It might surprise you to know that the most dreaded question for a book nerd is "What's your favorite book?"
There are so many to choose from! It's so hard to pick just one. However, my go-to answer is To Kill a Mockingbird. I've read it more times than I've ever read any other individual book and I continue to get new things out of it each time I read it. There's something to be said for reading your favorite book repeatedly at different points in your life. I bet Rebecca Mead would agree---she wrote a whole memoir about how she has read (and continues to read) Middlemarch periodically throughout her life and how that's impacted her.
The followup question to the favorite book inquiry is usually, "So X must be your favorite author?" Or, in my case until Go Set a Watchman was released, the followup was, "Too bad your favorite author only wrote one book!"
Hold up. Harper Lee wrote my favorite book, but she isn't my favorite author.
How is this possible, you ask? I believe you can have number one favorite book that isn't written by your favorite author because it isn't necessary for your favorite author to have written your favorite book. Though, of course, it's certainly possible for one's favorite author to have written one's favorite book---I just also think it's possible for those two things to be mutually exclusive.
Sounds weird, I know. So allow me to explain.
A favorite book is one that you have a desire to re-read at intervals and revisit throughout your life. A favorite book is one that you feel shapes you and that you feel is a part of you in some way. A favorite book is one that's intermingled with your identity.

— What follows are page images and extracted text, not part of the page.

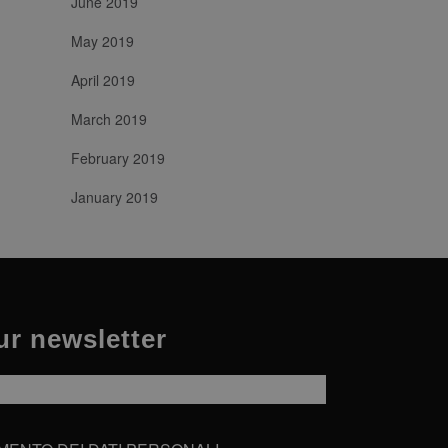
June 2019
agne per i rapporti di analisi
May 2019
April 2019
March 2019
February 2019
January 2019
ur newsletter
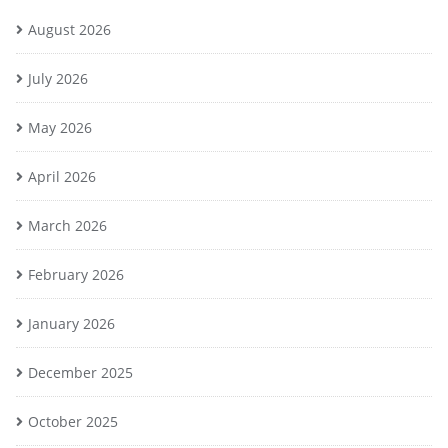
August 2026
July 2026
May 2026
April 2026
March 2026
February 2026
January 2026
December 2025
October 2025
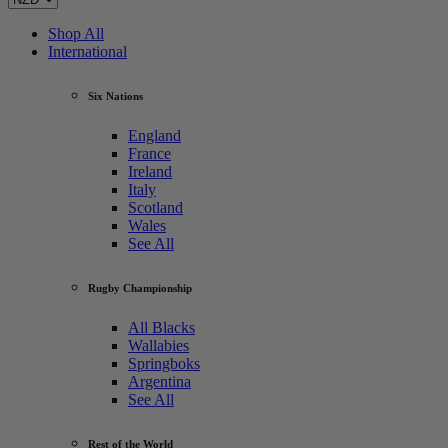
Shop All
International
Six Nations
England
France
Ireland
Italy
Scotland
Wales
See All
Rugby Championship
All Blacks
Wallabies
Springboks
Argentina
See All
Rest of the World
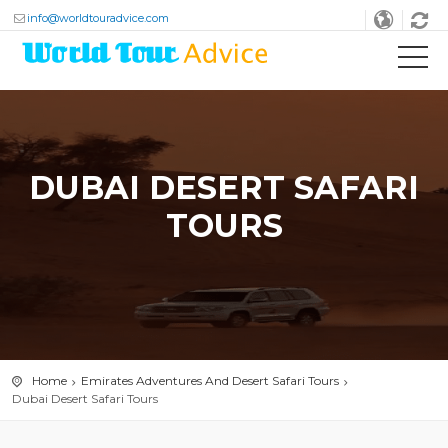
info@worldtouradvice.com
DUBAI DESERT SAFARI
TOURS
Home
Emirates Adventures And Desert Safari Tours
Dubai Desert Safari Tours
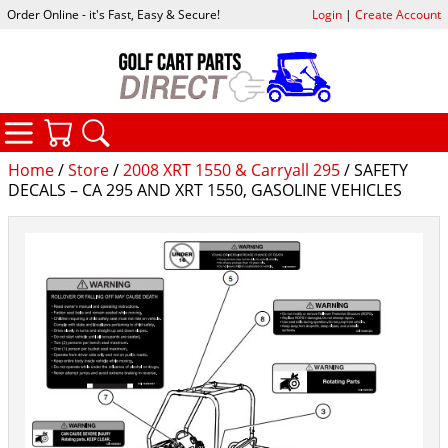
Order Online - it's Fast, Easy & Secure!
Login
|
Create Account
CATEGORIES
YOUR CART
SEARCH
Home
/
Store
/
2008 XRT 1550 & Carryall 295
/ SAFETY
DECALS – CA 295 AND XRT 1550, GASOLINE VEHICLES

But a favorite author is a writer whom you want to read the entirety of his or her canon. You want to read every book s/he has ever written, though you don't necessarily feel compelled to re-read any of the books individually. A favorite author is a writer who consistently produces good work that speaks to your soul. A favorite author is the one you feel is writing with you in mind. For me, that's not Harper Lee---it's Gabriel Garcia Marquez.

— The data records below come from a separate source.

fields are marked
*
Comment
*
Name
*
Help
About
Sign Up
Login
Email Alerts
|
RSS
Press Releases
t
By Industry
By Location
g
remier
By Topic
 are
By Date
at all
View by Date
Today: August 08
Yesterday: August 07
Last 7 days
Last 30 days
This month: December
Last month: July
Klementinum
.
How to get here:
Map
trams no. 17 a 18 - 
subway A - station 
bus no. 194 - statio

I can't get enough of his books. I own half of them and I'm purposefully not plowing through them all at once because I want to have new Marquez to read throughout my life. I've even got a few of his more obscure works---and at the time I read one of those obscure works, mine was the only (the only!) review on Goodreads for the title, and he's a Nobel Prize-winning author.
I actually cried on the day Marquez died because, although he'd been suffering ill health for several years, I knew then that it was officially the end of his writing. It still pains me to think that we live in a world where there won't be any new Marquez books. I keep hoping that someone will find some unpublished manuscript of his and bring it to light.
As much as I adore To Kill a Mockingbird, I just can't say the same about Harper Lee. Go Set a Watchman didn't strike me in the same way as TKAM (any surprise she never wanted the damn thing published?) and I don't think she renders emotions as deeply as Marquez did. Harper Lee was good, but Gabriel Garcia Marquez was truly a master of his craft.
I want to study Marquez's work in the most passionate literary way; I just want to enjoy Lee's work. To me, there's a big difference. I've read similar books to the one Harper Lee wrote, but in all my years of reading and hundreds of books later, I've never seen anyone who (in my entirely subjective opinion) could hold a candle to Gabriel Garcia Marquez. I mean, if you click his name in the tags below this post, you'll see how many times I've sung his praises just on this blog alone.